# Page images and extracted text
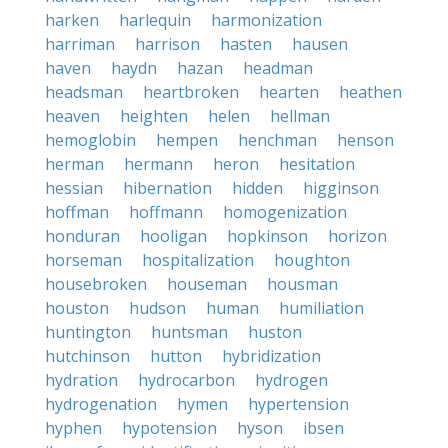
harken
harlequin
harmonization
harriman
harrison
hasten
hausen
haven
haydn
hazan
headman
headsman
heartbroken
hearten
heathen
heaven
heighten
helen
hellman
hemoglobin
hempen
henchman
henson
herman
hermann
heron
hesitation
hessian
hibernation
hidden
higginson
hoffman
hoffmann
homogenization
honduran
hooligan
hopkinson
horizon
horseman
hospitalization
houghton
housebroken
houseman
housman
houston
hudson
human
humiliation
huntington
huntsman
huston
hutchinson
hutton
hybridization
hydration
hydrocarbon
hydrogen
hydrogenation
hymen
hypertension
hyphen
hypotension
hyson
ibsen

# TASK GOAL
Each line of the data above needs to be retyped as it is, without any picture.

# EXERCISE OUTPUT
harken
harlequin
harmonization
harriman
harrison
hasten
hausen
haven
haydn
hazan
headman
headsman
heartbroken
hearten
heathen
heaven
heighten
helen
hellman
hemoglobin
hempen
henchman
henson
herman
hermann
heron
hesitation
hessian
hibernation
hidden
higginson
hoffman
hoffmann
homogenization
honduran
hooligan
hopkinson
horizon
horseman
hospitalization
houghton
housebroken
houseman
housman
houston
hudson
human
humiliation
huntington
huntsman
huston
hutchinson
hutton
hybridization
hydration
hydrocarbon
hydrogen
hydrogenation
hymen
hypertension
hyphen
hypotension
hyson
ibsen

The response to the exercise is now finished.